Write out every line of the data below exactly as given.

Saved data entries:
-------------------------

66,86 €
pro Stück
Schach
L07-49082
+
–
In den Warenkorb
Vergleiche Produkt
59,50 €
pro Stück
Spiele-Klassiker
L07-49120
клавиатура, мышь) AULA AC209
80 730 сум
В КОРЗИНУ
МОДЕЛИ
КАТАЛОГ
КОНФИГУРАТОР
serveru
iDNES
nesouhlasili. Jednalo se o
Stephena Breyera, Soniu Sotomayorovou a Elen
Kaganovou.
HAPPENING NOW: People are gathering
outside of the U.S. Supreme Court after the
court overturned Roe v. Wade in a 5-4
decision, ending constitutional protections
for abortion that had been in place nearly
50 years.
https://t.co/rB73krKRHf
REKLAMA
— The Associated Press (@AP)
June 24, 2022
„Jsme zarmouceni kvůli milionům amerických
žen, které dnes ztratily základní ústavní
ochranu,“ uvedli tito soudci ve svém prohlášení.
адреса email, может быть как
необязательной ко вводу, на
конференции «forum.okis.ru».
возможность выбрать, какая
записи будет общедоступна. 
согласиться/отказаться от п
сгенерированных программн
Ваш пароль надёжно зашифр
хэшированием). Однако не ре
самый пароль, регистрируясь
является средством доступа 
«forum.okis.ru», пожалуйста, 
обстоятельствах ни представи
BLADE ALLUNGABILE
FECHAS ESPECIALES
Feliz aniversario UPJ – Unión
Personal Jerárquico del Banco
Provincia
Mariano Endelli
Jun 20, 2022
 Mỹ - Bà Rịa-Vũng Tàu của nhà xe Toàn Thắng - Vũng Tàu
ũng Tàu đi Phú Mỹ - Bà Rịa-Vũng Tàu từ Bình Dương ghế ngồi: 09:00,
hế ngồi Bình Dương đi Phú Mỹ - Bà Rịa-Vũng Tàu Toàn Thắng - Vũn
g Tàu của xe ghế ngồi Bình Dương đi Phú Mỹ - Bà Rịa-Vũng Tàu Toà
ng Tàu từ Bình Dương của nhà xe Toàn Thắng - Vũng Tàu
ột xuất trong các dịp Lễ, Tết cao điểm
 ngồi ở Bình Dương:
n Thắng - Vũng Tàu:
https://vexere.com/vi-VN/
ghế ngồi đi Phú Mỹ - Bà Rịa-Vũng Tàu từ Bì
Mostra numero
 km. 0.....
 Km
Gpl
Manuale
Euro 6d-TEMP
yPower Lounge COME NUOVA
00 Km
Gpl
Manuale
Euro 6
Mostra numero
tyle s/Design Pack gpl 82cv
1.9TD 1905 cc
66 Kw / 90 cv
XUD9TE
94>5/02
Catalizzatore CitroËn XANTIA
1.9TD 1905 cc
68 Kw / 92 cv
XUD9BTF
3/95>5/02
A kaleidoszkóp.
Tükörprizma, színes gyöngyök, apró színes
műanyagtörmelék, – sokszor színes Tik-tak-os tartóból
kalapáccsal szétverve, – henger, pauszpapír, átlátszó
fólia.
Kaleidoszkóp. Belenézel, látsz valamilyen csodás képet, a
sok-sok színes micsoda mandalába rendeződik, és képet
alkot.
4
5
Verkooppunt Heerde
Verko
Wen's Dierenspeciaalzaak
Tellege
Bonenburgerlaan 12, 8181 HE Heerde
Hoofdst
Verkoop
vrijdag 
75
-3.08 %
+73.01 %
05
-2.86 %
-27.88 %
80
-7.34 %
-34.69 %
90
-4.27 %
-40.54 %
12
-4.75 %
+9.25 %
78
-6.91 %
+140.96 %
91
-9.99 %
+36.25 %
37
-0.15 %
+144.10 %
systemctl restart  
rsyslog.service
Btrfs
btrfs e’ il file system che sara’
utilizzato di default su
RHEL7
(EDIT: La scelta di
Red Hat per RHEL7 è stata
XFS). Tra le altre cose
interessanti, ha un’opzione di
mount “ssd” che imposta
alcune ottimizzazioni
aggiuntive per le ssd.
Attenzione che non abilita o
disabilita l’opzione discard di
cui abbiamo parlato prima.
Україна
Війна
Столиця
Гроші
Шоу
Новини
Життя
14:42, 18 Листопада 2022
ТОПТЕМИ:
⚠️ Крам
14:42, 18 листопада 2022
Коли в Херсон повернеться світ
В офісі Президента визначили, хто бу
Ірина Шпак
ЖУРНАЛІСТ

-------------------------

Problem solution –
66,86 €
pro Stück
Schach
L07-49082
+
–
In den Warenkorb
Vergleiche Produkt
59,50 €
pro Stück
Spiele-Klassiker
L07-49120
клавиатура, мышь) AULA AC209
80 730 сум
В КОРЗИНУ
МОДЕЛИ
КАТАЛОГ
КОНФИГУРАТОР
serveru
iDNES
nesouhlasili. Jednalo se o
Stephena Breyera, Soniu Sotomayorovou a Elen
Kaganovou.
HAPPENING NOW: People are gathering
outside of the U.S. Supreme Court after the
court overturned Roe v. Wade in a 5-4
decision, ending constitutional protections
for abortion that had been in place nearly
50 years.
https://t.co/rB73krKRHf
REKLAMA
— The Associated Press (@AP)
June 24, 2022
„Jsme zarmouceni kvůli milionům amerických
žen, které dnes ztratily základní ústavní
ochranu,“ uvedli tito soudci ve svém prohlášení.
адреса email, может быть как
необязательной ко вводу, на
конференции «forum.okis.ru».
возможность выбрать, какая
записи будет общедоступна. 
согласиться/отказаться от п
сгенерированных программн
Ваш пароль надёжно зашифр
хэшированием). Однако не ре
самый пароль, регистрируясь
является средством доступа 
«forum.okis.ru», пожалуйста, 
обстоятельствах ни представи
BLADE ALLUNGABILE
FECHAS ESPECIALES
Feliz aniversario UPJ – Unión
Personal Jerárquico del Banco
Provincia
Mariano Endelli
Jun 20, 2022
 Mỹ - Bà Rịa-Vũng Tàu của nhà xe Toàn Thắng - Vũng Tàu
ũng Tàu đi Phú Mỹ - Bà Rịa-Vũng Tàu từ Bình Dương ghế ngồi: 09:00,
hế ngồi Bình Dương đi Phú Mỹ - Bà Rịa-Vũng Tàu Toàn Thắng - Vũn
g Tàu của xe ghế ngồi Bình Dương đi Phú Mỹ - Bà Rịa-Vũng Tàu Toà
ng Tàu từ Bình Dương của nhà xe Toàn Thắng - Vũng Tàu
ột xuất trong các dịp Lễ, Tết cao điểm
 ngồi ở Bình Dương:
n Thắng - Vũng Tàu:
https://vexere.com/vi-VN/
ghế ngồi đi Phú Mỹ - Bà Rịa-Vũng Tàu từ Bì
Mostra numero
 km. 0.....
 Km
Gpl
Manuale
Euro 6d-TEMP
yPower Lounge COME NUOVA
00 Km
Gpl
Manuale
Euro 6
Mostra numero
tyle s/Design Pack gpl 82cv
1.9TD 1905 cc
66 Kw / 90 cv
XUD9TE
94>5/02
Catalizzatore CitroËn XANTIA
1.9TD 1905 cc
68 Kw / 92 cv
XUD9BTF
3/95>5/02
A kaleidoszkóp.
Tükörprizma, színes gyöngyök, apró színes
műanyagtörmelék, – sokszor színes Tik-tak-os tartóból
kalapáccsal szétverve, – henger, pauszpapír, átlátszó
fólia.
Kaleidoszkóp. Belenézel, látsz valamilyen csodás képet, a
sok-sok színes micsoda mandalába rendeződik, és képet
alkot.
4
5
Verkooppunt Heerde
Verko
Wen's Dierenspeciaalzaak
Tellege
Bonenburgerlaan 12, 8181 HE Heerde
Hoofdst
Verkoop
vrijdag 
75
-3.08 %
+73.01 %
05
-2.86 %
-27.88 %
80
-7.34 %
-34.69 %
90
-4.27 %
-40.54 %
12
-4.75 %
+9.25 %
78
-6.91 %
+140.96 %
91
-9.99 %
+36.25 %
37
-0.15 %
+144.10 %
systemctl restart  
rsyslog.service
Btrfs
btrfs e’ il file system che sara’
utilizzato di default su
RHEL7
(EDIT: La scelta di
Red Hat per RHEL7 è stata
XFS). Tra le altre cose
interessanti, ha un’opzione di
mount “ssd” che imposta
alcune ottimizzazioni
aggiuntive per le ssd.
Attenzione che non abilita o
disabilita l’opzione discard di
cui abbiamo parlato prima.
Україна
Війна
Столиця
Гроші
Шоу
Новини
Життя
14:42, 18 Листопада 2022
ТОПТЕМИ:
⚠️ Крам
14:42, 18 листопада 2022
Коли в Херсон повернеться світ
В офісі Президента визначили, хто бу
Ірина Шпак
ЖУРНАЛІСТ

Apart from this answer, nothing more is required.